The results depend on both the function and its arguments. All results are cached separately.

@memoize
def that_function(a, b, c):
    return compute(a, b, c)

@memoize
def other_function(a, b):
    return compute(a, b)

# the following calls will cache three different values 
y1 = that_function(1, 2, 3)  
y2 = that_function(30, 20, 40)
y3 = other_function(1, 2)

# the way the arguments are set is also important, as is their order. 
# Therefore, the following calls are cached as three different ones
y4 = other_function(1, b=2)
y5 = other_function(a=1, b=2)
y6 = other_function(b=2, a=1)

Cache directory

If dir_path is not specified, the cached data is stored in the directory returned by the gettempdir . However, there is a high probability that the cache stored there will not survive a reboot. And even a certain probability that the system does not have a temporary directory, so the current directory will be considered temporary.

To better control the situation, you can set a specific directory for storing caches.

@memoize(dir_path='/var/tmp/myfuncs')
def function(a, b):
    return a+b
    
# it's ok if different functions share the same directory    
@memoize(dir_path='/var/tmp/myfuncs')
def other_func():
    return compute()

Expiration date

The max_age argument sets two conditions at once:

  • if the result is not yet in the cache (and we will add it now), then it will live in the cache no longer than max_age. After that it will be automatically deleted
  • if the result is already in the cache, then we only use it if its age is less than max_age. Otherwise, the function will be run again, and the result will be replaced with a new one
@memoize(max_age = datetime.timedelta(minutes=5))
def function(a, b):
    return compute()

Data version

When you specify version, all results with different versions are considered outdated.

Say you have the following function:

@memoize(version=1)
def function(a, b):
    return a + b

You changed your mind, and now the function should return the product of numbers instead of the sum. But the cache already contains the previous results with the sums. In this case, you can just change version.

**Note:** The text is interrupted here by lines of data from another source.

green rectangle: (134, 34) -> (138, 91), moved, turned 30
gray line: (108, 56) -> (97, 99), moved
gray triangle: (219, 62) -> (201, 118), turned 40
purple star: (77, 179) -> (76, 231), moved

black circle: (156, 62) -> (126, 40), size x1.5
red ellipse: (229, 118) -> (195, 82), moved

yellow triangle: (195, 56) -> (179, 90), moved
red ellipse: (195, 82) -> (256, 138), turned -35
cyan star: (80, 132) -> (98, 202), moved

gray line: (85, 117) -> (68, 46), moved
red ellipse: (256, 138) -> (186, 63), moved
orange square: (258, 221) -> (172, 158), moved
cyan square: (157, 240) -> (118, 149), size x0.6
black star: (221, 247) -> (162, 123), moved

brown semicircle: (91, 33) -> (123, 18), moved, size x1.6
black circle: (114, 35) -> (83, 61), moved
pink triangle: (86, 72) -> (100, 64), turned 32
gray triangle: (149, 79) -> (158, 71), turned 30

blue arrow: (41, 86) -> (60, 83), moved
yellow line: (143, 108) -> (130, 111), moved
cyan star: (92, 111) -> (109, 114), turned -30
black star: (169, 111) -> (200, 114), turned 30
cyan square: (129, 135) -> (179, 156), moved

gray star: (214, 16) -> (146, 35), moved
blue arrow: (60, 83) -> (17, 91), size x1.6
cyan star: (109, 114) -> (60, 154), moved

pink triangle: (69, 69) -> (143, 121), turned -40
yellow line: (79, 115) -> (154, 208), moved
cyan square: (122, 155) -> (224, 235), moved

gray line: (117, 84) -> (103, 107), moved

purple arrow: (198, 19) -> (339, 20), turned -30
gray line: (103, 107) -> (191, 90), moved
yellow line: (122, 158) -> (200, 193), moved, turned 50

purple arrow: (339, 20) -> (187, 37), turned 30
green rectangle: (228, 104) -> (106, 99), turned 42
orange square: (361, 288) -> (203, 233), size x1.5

Previous results will not be returned.

@memoize(version=2)
def function(a, b):
    return a * b

Note that all other than the current version are deprecated, regardless of whether their value is greater or less. If you used version=10, and then started using version=9, then 9 is considered current, and 10 is obsolete.

Exceptions

If the decorated function throws an exception, the error is considered permanent. The exception is stored in the cache and will be raised every time.

from filememo import memoize, FunctionException

@memoize
def divide(a, b):
    return a / b

try:
    # tryng to run the function for the first time
    divide(1, 0)
except FunctionException as e:
    print(f"Error: {e.inner}")      

try:
    # not actually running again, getting error from cache
    divide(1, 0)
except FunctionException as e:
    print(f"Cached error: {e.inner}")      

The exceptions_max_age = None argument will prevent exceptions from being cached. Each error will be considered a one-time error.

@memoize(exceptions_max_age = None)
def download(url):
    return http_get(url)
    
while True:
    try:
        download('http://sample.net/path')
        break
    except FunctionException:
        time.sleep(1)
        # will retry        

You can also set the expiration time for cached exceptions. It may differ from the caching time of the data itself.

# keep downloaded data for a day, remember connection errors for 5 minutes

@memoize(max_age = datetime.timedelta(days: 1)
         exceptions_max_age = datetime.timedelta(minutes: 5))
def download(url):
    return http_get(url)

In-memory caching

Each call to a function decorated with @memoize results in I/O operations. If your absolute priority is performance, then even reading from the disk cache can be considered expensive. Although filememo does not attempt to cache the read data in memory, this functionality is easy to achieve by combining decorators.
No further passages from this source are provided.